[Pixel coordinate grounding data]
__________________________________________________

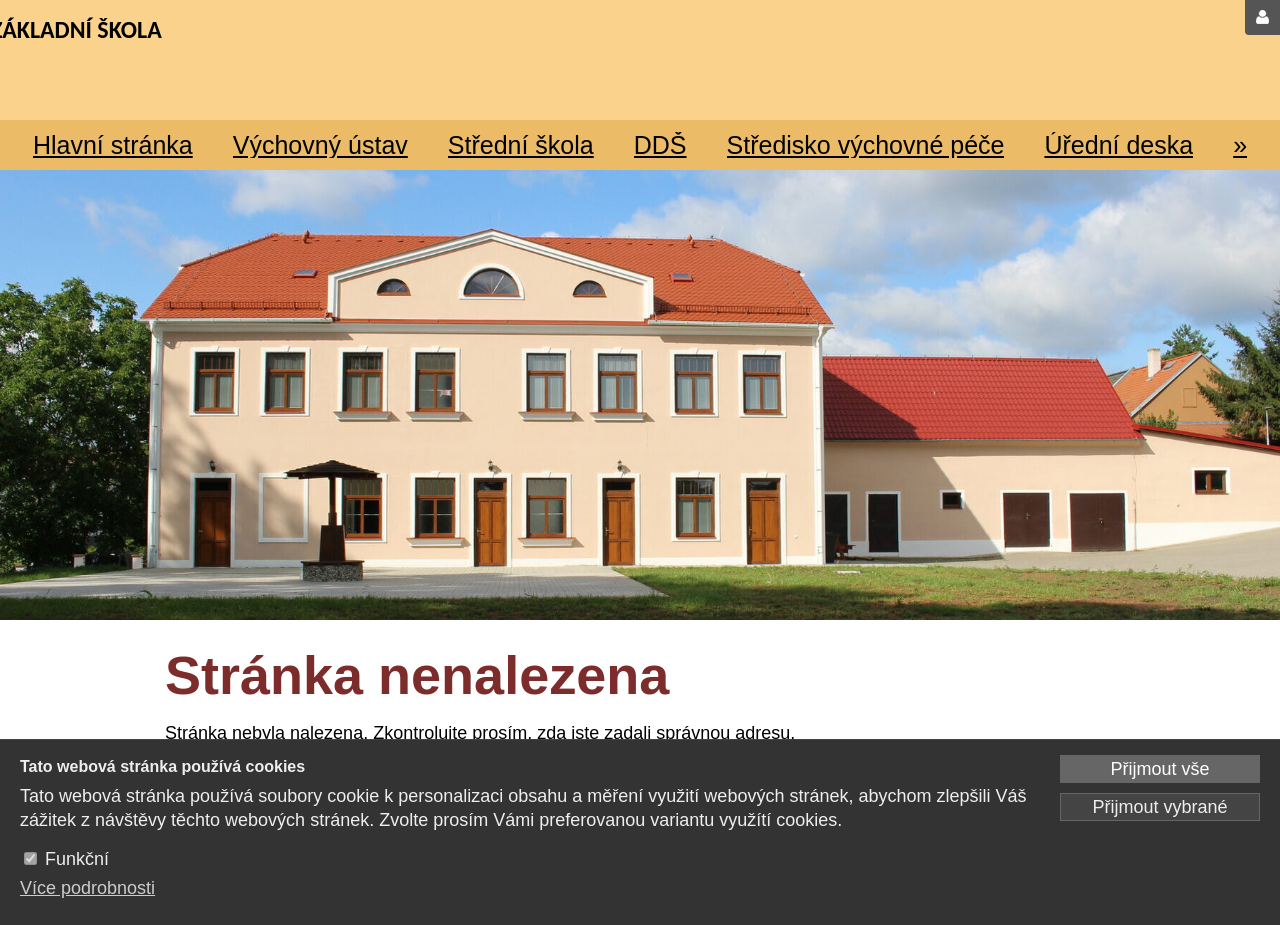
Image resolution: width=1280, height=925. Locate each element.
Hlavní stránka (113, 145)
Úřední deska (1118, 145)
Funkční (77, 859)
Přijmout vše (1159, 769)
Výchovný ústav (320, 145)
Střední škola (521, 145)
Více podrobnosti (87, 888)
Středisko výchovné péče (866, 145)
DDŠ (660, 145)
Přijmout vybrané (1159, 807)
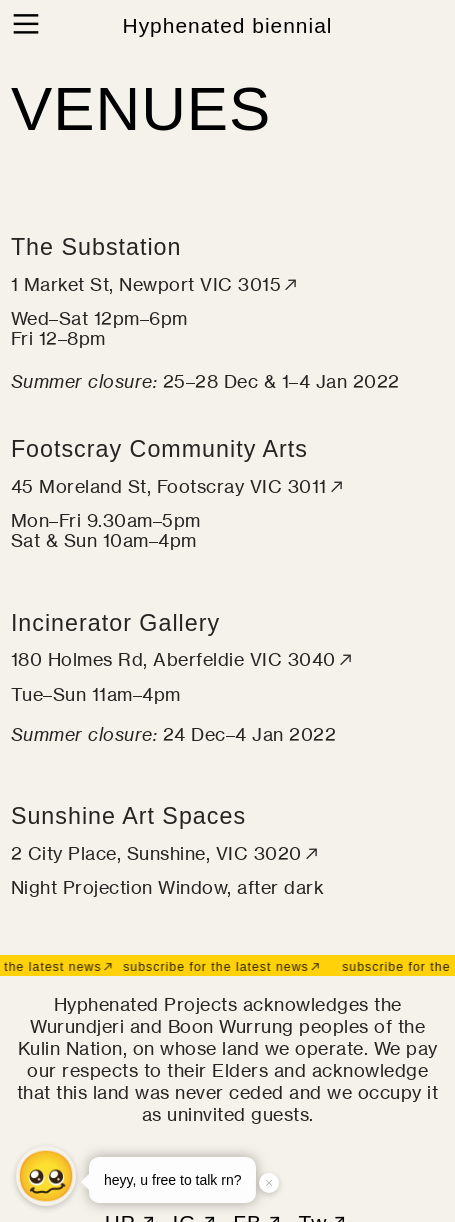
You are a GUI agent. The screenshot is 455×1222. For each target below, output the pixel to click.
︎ (26, 24)
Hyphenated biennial (228, 25)
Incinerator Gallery (115, 623)
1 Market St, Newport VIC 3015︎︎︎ (156, 284)
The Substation (96, 247)
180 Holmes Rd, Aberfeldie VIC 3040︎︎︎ (183, 659)
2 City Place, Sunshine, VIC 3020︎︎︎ (166, 853)
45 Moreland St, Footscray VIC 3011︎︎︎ (179, 486)
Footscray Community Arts (159, 449)
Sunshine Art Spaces (128, 816)
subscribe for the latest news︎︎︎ (221, 967)
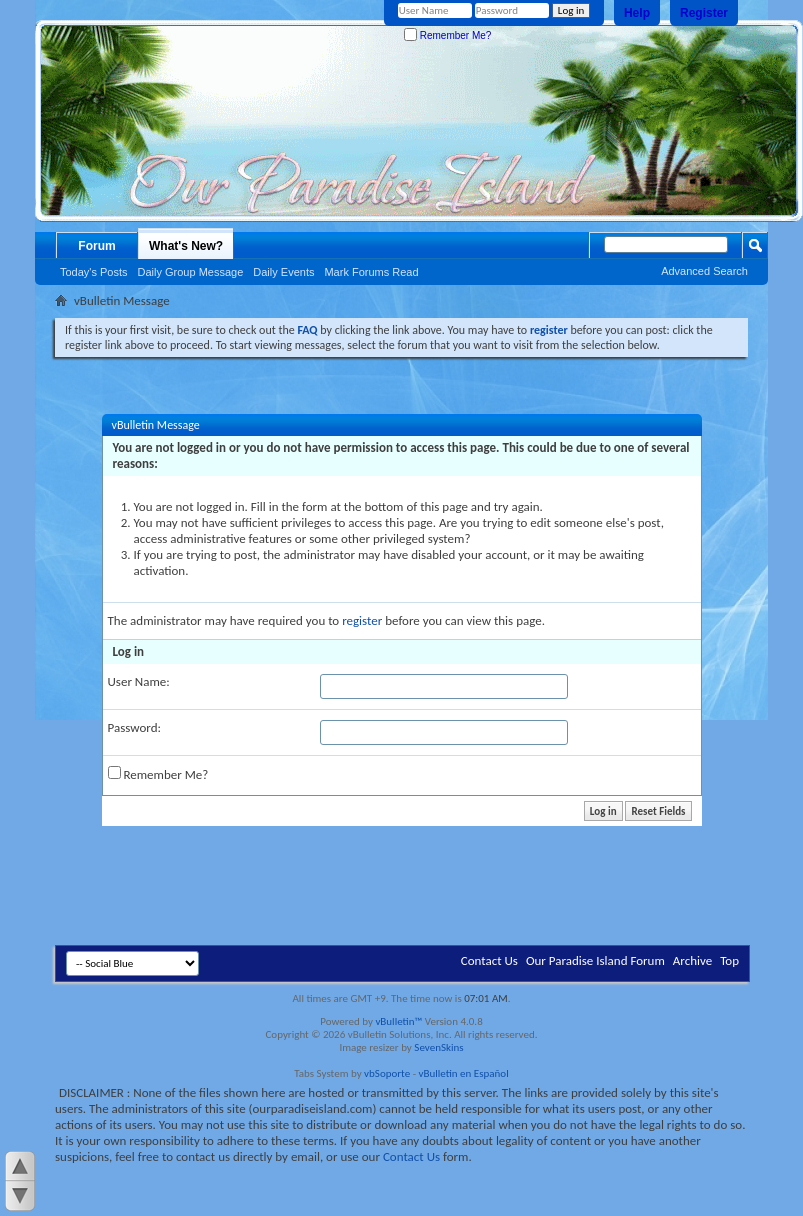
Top (729, 960)
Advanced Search (704, 271)
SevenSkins (438, 1047)
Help (637, 13)
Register (704, 13)
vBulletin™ (398, 1021)
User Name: (139, 681)
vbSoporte (387, 1073)
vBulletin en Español (464, 1073)
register (362, 620)
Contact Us (489, 960)
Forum (96, 246)
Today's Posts (94, 272)
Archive (692, 960)
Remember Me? (447, 35)
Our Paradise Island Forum (595, 960)
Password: (134, 727)
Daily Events (283, 272)
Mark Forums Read (371, 272)
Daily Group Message (191, 272)
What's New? (186, 246)
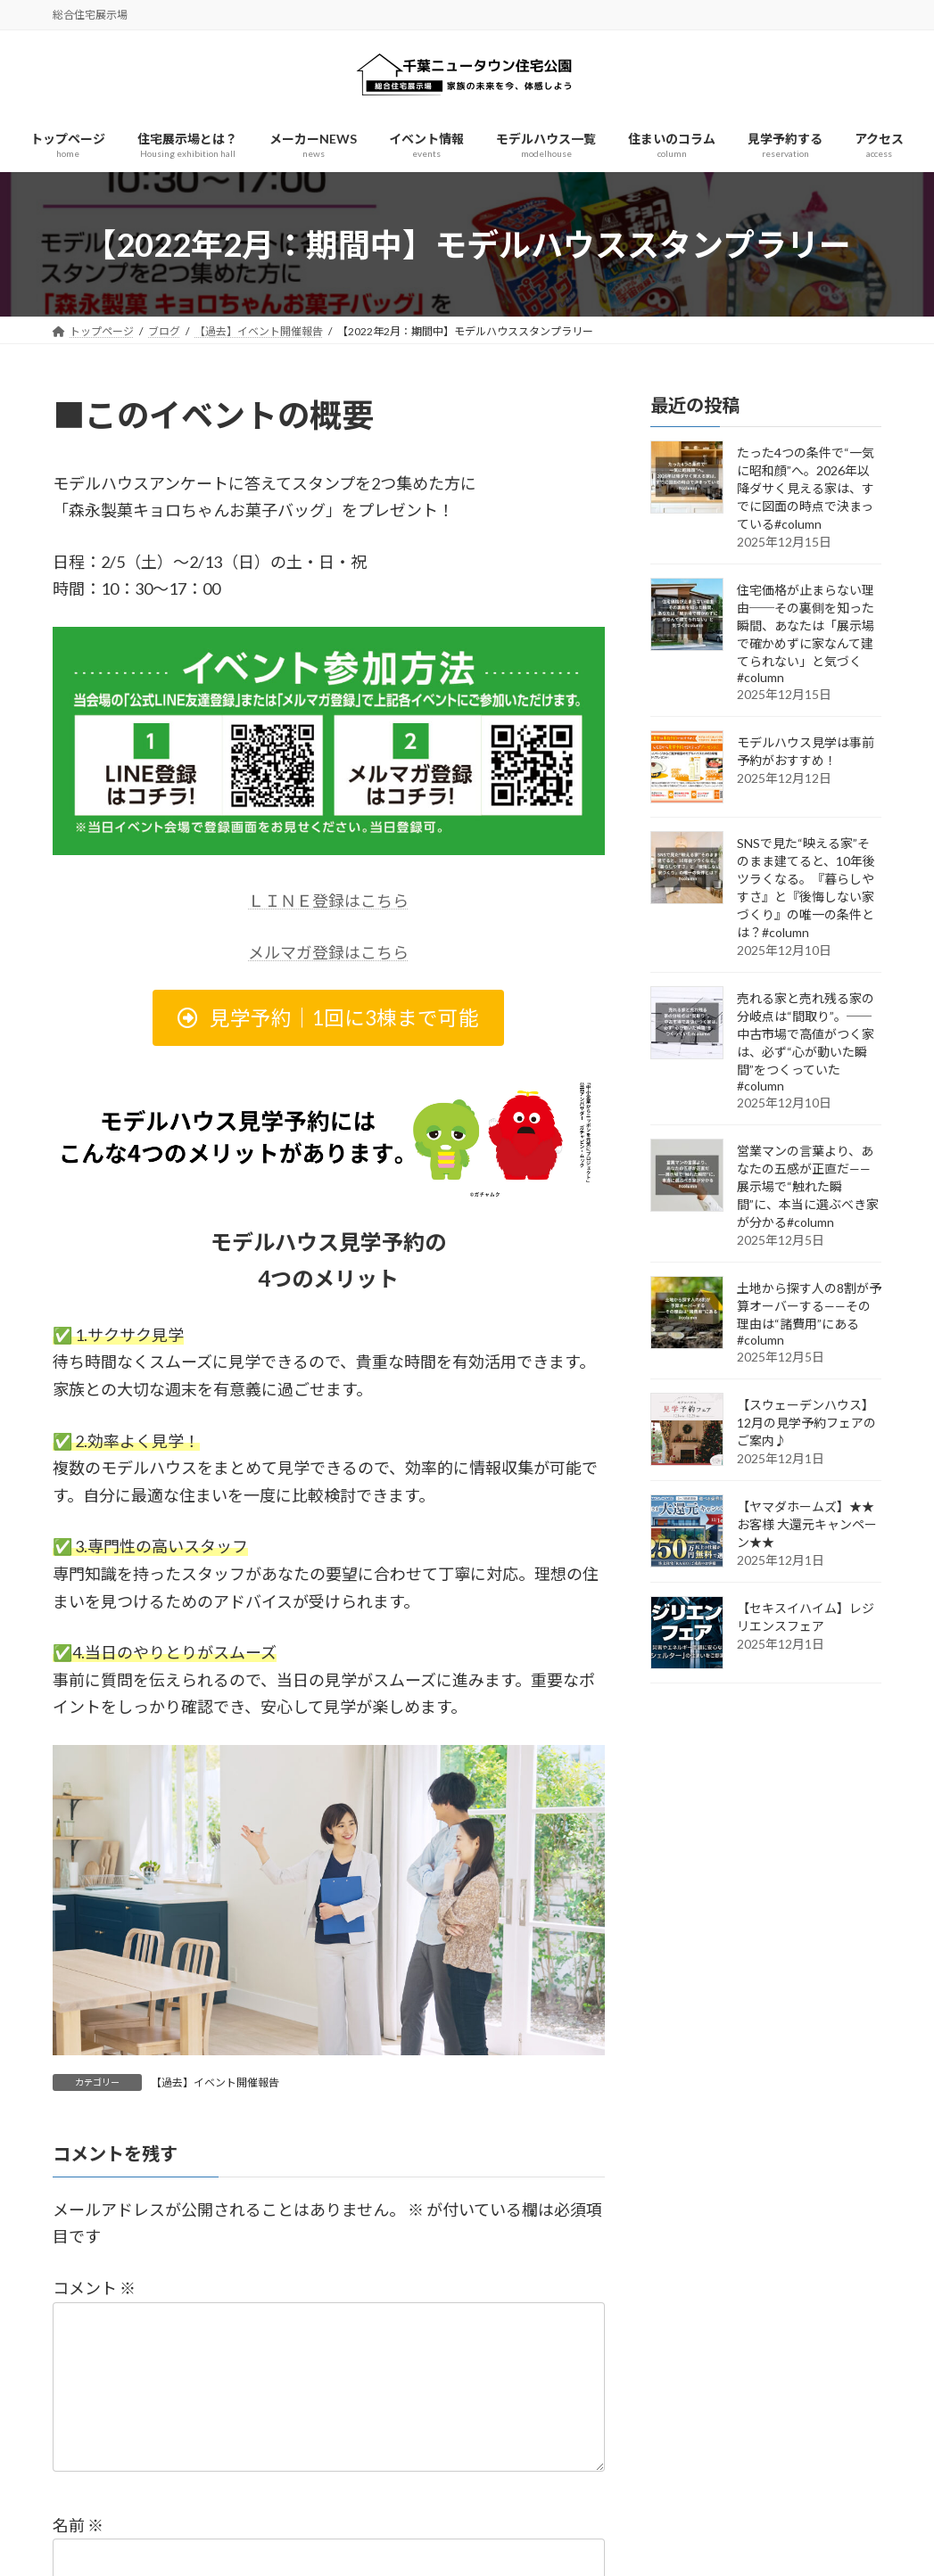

__________________________________________________

## Problem to work on:
All the lines above should be reproduced exactly, and none of the pictures.

## Your response:
Image resolution: width=1280, height=925. Locate each element.
Hlavní stránka (113, 145)
Úřední deska (1118, 145)
Funkční (77, 859)
Přijmout vše (1159, 769)
Výchovný ústav (320, 145)
Střední škola (521, 145)
Více podrobnosti (87, 888)
Středisko výchovné péče (866, 145)
DDŠ (660, 145)
Přijmout vybrané (1159, 807)
You are a GUI agent. The screenshot is 455×1222. For each target below, output the pixel to click.
︎ (26, 24)
Hyphenated biennial (228, 25)
Incinerator Gallery (115, 623)
1 Market St, Newport VIC 3015︎︎︎ (156, 284)
The Substation (96, 247)
180 Holmes Rd, Aberfeldie VIC 3040︎︎︎ (183, 659)
2 City Place, Sunshine, VIC 3020︎︎︎ (166, 853)
45 Moreland St, Footscray VIC 3011︎︎︎ (179, 486)
Footscray Community Arts (159, 449)
Sunshine Art Spaces (128, 816)
subscribe for the latest news︎︎︎ (221, 967)
Top (729, 960)
Advanced Search (704, 271)
SevenSkins (438, 1047)
Help (637, 13)
Register (704, 13)
vBulletin™ (398, 1021)
User Name: (139, 681)
vbSoporte (387, 1073)
vBulletin en Español (464, 1073)
register (362, 620)
Contact Us (489, 960)
Forum (96, 246)
Today's Posts (94, 272)
Archive (692, 960)
Remember Me? (447, 35)
Our Paradise Island Forum (595, 960)
Password: (134, 727)
Daily Events (283, 272)
Mark Forums Read (371, 272)
Daily Group Message (191, 272)
What's New? (186, 246)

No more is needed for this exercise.